State governments have been holding back available resources for education, despite rising incomes and the need for investments to reopen schools, according to a new study of state spending during the coronavirus pandemic.
The survey suggests that most state governments have put education in the background, taking advantage of the suspension period from in-person classes to save cash rather than using it to renovate schools and prepare to welcome students back this year. .
“There was no priority for education, despite the challenges created by the pandemic”, says economist Úrsula Peres, from the University of São Paulo, coordinator of the group that carried out the study, linked to the Solidarity Research Network. “There is a lack of national coordination and planning of actions by the states.”
According to the work, spending on education fell 6.4% in the first half of 2020, compared to the first half of 2019, and decreased again in the first half of this year, with a drop of 1%. Since 2019, the reduction was 7.4% in real terms, already discounted for inflation.
Alagoas, Goiás, Mato Grosso do Sul, Rio Grande do Sul and Sergipe were the states in which education expenditures shrank most during this period, according to the survey. Only nine states increased spending in the area, including Ceará, Espírito Santo, Rio de Janeiro and Santa Catarina.
Funds donated by the federal government last year allowed the states to offset the revenue losses they suffered from the economic crisis caused by the first wave of Covid-19. This year, its revenues increased with the rise of fuel and electricity bills.
The researchers estimate that state and Federal District revenues grew 10% in real terms in the first half of this year, compared to those obtained in the same period last year. The collection of ICMS, the main tax collected by the states, increased by 19%.
Despite the favorable financial situation, the states have been conservative in the administration of resources. Spending on health increased 16% in the first half of last year, compared to the same period in 2019. This year, they remained stable, with an increase of only 0.4%.
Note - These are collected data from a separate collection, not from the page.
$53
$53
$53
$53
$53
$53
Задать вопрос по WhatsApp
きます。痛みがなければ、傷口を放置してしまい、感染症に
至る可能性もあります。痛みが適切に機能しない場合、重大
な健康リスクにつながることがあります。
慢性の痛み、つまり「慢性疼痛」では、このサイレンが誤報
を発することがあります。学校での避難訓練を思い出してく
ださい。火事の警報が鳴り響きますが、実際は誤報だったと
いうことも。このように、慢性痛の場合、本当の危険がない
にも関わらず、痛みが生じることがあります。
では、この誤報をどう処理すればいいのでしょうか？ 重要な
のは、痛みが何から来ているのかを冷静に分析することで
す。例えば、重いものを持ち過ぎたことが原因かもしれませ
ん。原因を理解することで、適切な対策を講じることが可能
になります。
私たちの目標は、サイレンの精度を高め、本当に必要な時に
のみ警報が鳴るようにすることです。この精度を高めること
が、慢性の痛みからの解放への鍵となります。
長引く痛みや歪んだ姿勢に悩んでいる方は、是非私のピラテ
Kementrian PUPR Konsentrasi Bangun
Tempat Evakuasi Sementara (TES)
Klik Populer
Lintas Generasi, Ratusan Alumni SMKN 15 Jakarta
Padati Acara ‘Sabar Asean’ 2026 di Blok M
The survey considered only liquidated expenses, that is, those in which there was an effective disbursement of funds for payment of personnel, suppliers and other items. In general, governments concentrate in the second half of the year the execution of the expenses foreseen in their budgets.
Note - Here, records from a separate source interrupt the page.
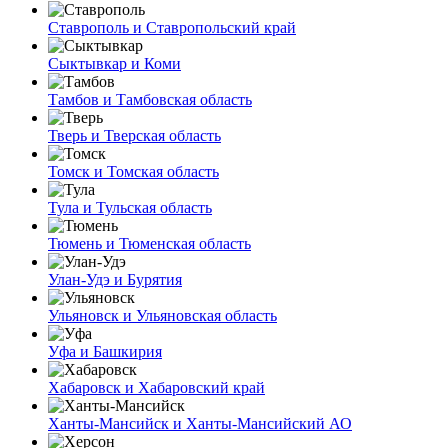
Ставрополь и Ставропольский край
Сыктывкар и Коми
Тамбов и Тамбовская область
Тверь и Тверская область
Томск и Томская область
Тула и Тульская область
Тюмень и Тюменская область
Улан-Удэ и Бурятия
Ульяновск и Ульяновская область
Уфа и Башкирия
Хабаровск и Хабаровский край
Ханты-Мансийск и Ханты-Мансийский АО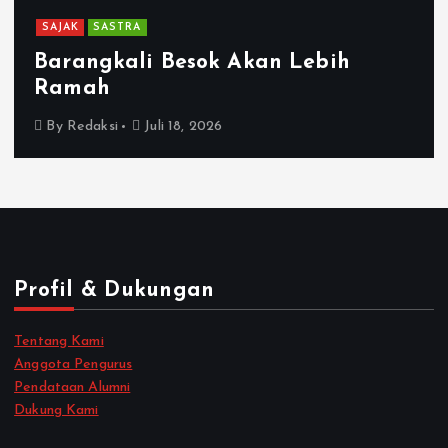
SAJAK
SASTRA
Barangkali Besok Akan Lebih
Ramah
By
Redaksi
Juli 18, 2026
Profil & Dukungan
Tentang Kami
Anggota Pengurus
Pendataan Alumni
Dukung Kami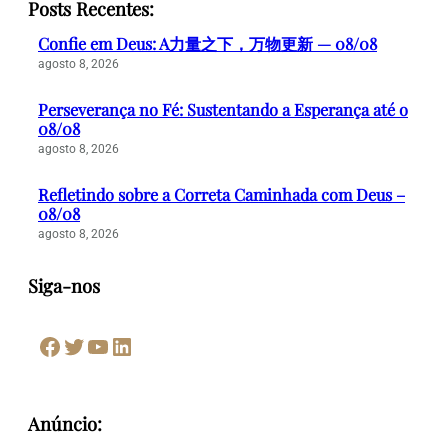
Posts Recentes:
Confie em Deus: A力量之下，万物更新 — 08/08
agosto 8, 2026
Perseverança no Fé: Sustentando a Esperança até o
08/08
agosto 8, 2026
Refletindo sobre a Correta Caminhada com Deus –
08/08
agosto 8, 2026
Siga-nos
Facebook
Twitter
Youtube
LinkedIn
Anúncio: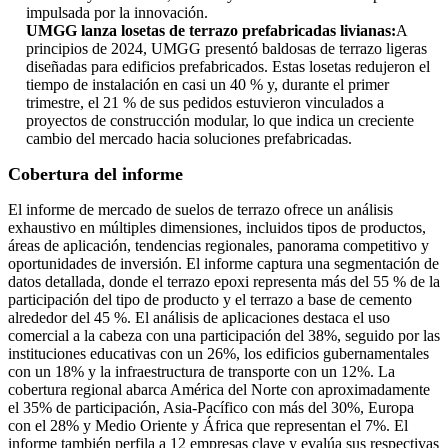
impulsada por la innovación.
UMGG lanza losetas de terrazo prefabricadas livianas:
A
principios de 2024, UMGG presentó baldosas de terrazo ligeras
diseñadas para edificios prefabricados. Estas losetas redujeron el
tiempo de instalación en casi un 40 % y, durante el primer
trimestre, el 21 % de sus pedidos estuvieron vinculados a
proyectos de construcción modular, lo que indica un creciente
cambio del mercado hacia soluciones prefabricadas.
Cobertura del informe
El informe de mercado de suelos de terrazo ofrece un análisis
exhaustivo en múltiples dimensiones, incluidos tipos de productos,
áreas de aplicación, tendencias regionales, panorama competitivo y
oportunidades de inversión. El informe captura una segmentación de
datos detallada, donde el terrazo epoxi representa más del 55 % de la
participación del tipo de producto y el terrazo a base de cemento
alrededor del 45 %. El análisis de aplicaciones destaca el uso
comercial a la cabeza con una participación del 38%, seguido por las
instituciones educativas con un 26%, los edificios gubernamentales
con un 18% y la infraestructura de transporte con un 12%. La
cobertura regional abarca América del Norte con aproximadamente
el 35% de participación, Asia-Pacífico con más del 30%, Europa
con el 28% y Medio Oriente y África que representan el 7%. El
informe también perfila a 12 empresas clave y evalúa sus respectivas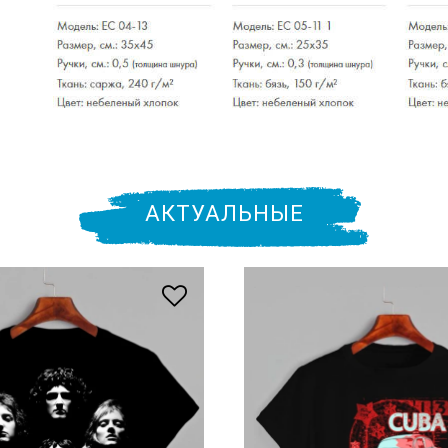
АКТУАЛЬНЫЕ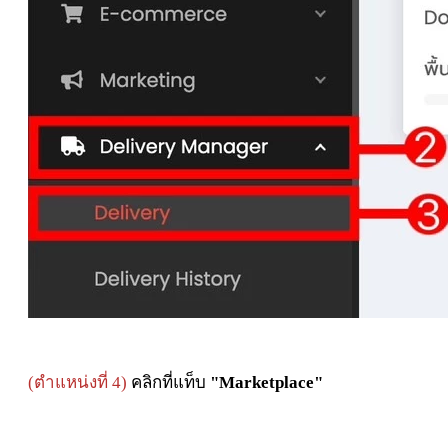
(
ตำแหน่งที่ 4)
คลิกที่แท็บ
"Marketplace"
“The lack of investment in schools can compromise the safety of resuming classroom activities and makes it difficult to recover from the learning delay that occurred during the pandemic”, says Peres. “This tends to aggravate the problems arising from the suspension of classes last year.”
According to the 2020 School Census, there are no toilets in 6% of schools in the country’s state network and 24% lack broadband Internet connection. Some states where expenditure reductions were greater are also among those with the most precarious infrastructure, note the researchers.
With face-to-face classes resuming this semester, several governors have announced measures to bring back students who left schools at the height of the pandemic and provide computers and cell phone chips to teachers and students who were unable to participate in remote activities.
But these initiatives have not always been accompanied by additional resources, the researchers say. In addition, bureaucratic difficulties and the recent enactment of a new Bidding Law have been pointed out by administrators as a reason for delays in contracting works and services.
In São Paulo, expenditure on education has been reduced by 6.4% since the beginning of the pandemic. The state government announced that it will allocate R$1.2 billion to a program that transfers resources directly to schools this and next year, but the amount is lower than that distributed in recent years.
The study’s authors estimate that, in 2019 and 2020, the São Paulo government sent R$ 1.7 billion to schools through this program, in amounts adjusted for inflation. This year, R$ 343 million were distributed by September 30, equivalent to 28% of the total resources promised.
“Schools that receive this money in the last months of the year will have difficulties to spend with the necessary agility”, says Fabio Pereira, a researcher who participated in the study. “The transfer of these resources alleviates political pressures, but it may not achieve the desired results.”
The Federal Constitution determines that the states apply in education at least 25% of their income from taxes. With expenses reduced during the pandemic, many states will struggle to comply with the requirement and may have problems with the auditors of the audit courts.
To prevent this from happening, the Senate approved a constitutional amendment in September that exempts states and municipalities and allows them to offset the difference until 2023. The change still needs to be approved in two rounds by the Chamber of Deputies to be enacted and enter into force.